▸ Available records
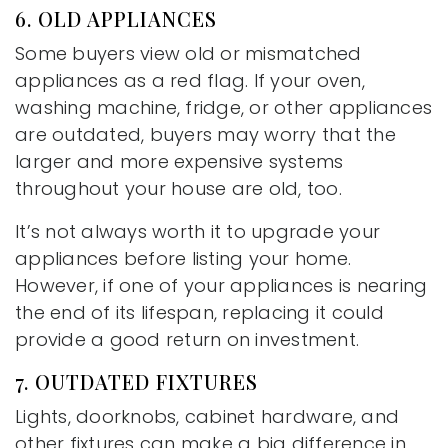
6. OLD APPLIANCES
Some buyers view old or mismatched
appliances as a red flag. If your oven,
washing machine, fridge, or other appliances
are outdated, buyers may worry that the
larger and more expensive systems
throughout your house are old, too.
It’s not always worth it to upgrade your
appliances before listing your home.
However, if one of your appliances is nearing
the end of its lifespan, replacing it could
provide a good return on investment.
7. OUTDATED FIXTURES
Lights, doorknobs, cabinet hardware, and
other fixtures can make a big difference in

▸ Problem requirements
Scan the data for the word "buyers" and copy every line where it shows up.

▸ Solution for this task
Some buyers view old or mismatched
are outdated, buyers may worry that the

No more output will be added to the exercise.